Extrapolating these results out over a 12-month period, this would result in:
- 6 minutes per caregiver, per round
- 36 caregiver hours per day
- 13,208 caregiver hours per year
One Step Further: Using Time Savings to Prioritize Value-Added Care
Beyond measuring the volume of time saved, this customer wanted to determine how nurses spent their time differently as a result of the device integration.
A work-sampling study was undertaken utilizing the Time Study RN™ methodology, in which nurses recorded the type of activity in which they were engaged at random times throughout their shifts. The data showed that, after connecting the vital signs devices to the EMR, nurses spent 2.5% more time on value-added care activities.

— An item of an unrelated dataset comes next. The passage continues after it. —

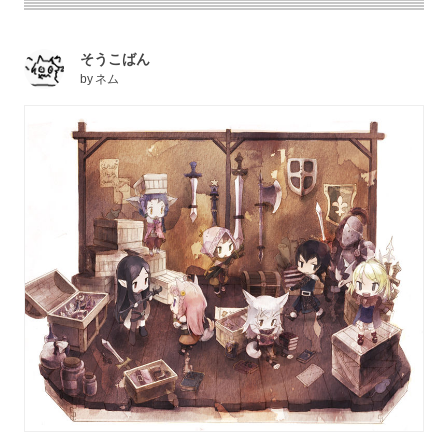
そうこばん
by
ネム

- That adds up to 18 minutes more per nurse, per shift to spend on direct patient care.
- As an organization, it represents a full quartile of improvement compared to the national benchmarking database.1
“We want our clinicians practicing at the tops of their licenses,” says the hospital’s Manager of Clinical Informatics. “The time we save allows the entire care team more time at the patient’s bedside and less in documentation.”
Valuing Nurses’ Wellbeing
Beyond these powerful impacts on patient care, removing documentation from the workflow also led to significant benefits related to staff satisfaction.
“Our CNO noted that beyond giving time back to patients, this solution also allowed a positive work environment for our nurses,” says the Manager of Clinical Informatics. “This may seem simple, but it’s important to take care of our employees.”

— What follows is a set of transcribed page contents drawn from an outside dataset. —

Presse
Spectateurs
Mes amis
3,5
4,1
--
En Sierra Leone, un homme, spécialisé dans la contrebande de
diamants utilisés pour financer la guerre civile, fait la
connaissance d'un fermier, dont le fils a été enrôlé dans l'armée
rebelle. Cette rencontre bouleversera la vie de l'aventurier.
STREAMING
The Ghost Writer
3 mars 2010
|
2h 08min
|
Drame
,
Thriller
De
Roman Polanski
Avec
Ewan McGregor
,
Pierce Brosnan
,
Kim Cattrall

This customer succeeded in proving the time-savings benefits of connecting vital signs devices to the EMR. The organization also went one step further and proved the power of reallocating time saved to value-added care activities.
"As nurses are tasked with more responsibilities, any time we can give back to them is a win. This allows them to more quickly respond to the needs of their patients."
1 Vitals Sign Time Study and Nursing Unit Assessment Report. Rapid Modeling Corporation. July 31, 2017.